_Instructions to follow_. Search each line below for the word "zijn" and list those that contain it.

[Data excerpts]
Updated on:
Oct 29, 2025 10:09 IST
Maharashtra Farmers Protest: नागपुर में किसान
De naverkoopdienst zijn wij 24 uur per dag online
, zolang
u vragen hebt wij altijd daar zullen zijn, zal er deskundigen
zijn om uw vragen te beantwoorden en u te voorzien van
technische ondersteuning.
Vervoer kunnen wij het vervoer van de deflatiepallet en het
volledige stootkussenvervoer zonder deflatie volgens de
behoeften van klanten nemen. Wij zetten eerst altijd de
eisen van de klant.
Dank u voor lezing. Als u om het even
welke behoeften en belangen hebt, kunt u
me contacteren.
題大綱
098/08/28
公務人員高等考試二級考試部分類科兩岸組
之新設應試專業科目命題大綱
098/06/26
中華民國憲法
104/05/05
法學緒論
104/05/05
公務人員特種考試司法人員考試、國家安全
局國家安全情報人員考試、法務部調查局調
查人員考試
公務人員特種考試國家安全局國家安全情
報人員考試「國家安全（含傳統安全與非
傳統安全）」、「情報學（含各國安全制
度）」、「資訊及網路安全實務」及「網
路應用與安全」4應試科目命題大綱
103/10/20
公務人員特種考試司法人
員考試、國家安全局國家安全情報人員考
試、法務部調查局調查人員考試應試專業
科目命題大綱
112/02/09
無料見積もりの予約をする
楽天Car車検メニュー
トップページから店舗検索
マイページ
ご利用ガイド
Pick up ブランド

_Exercise output_.
De naverkoopdienst zijn wij 24 uur per dag online
u vragen hebt wij altijd daar zullen zijn, zal er deskundigen
zijn om uw vragen te beantwoorden en u te voorzien van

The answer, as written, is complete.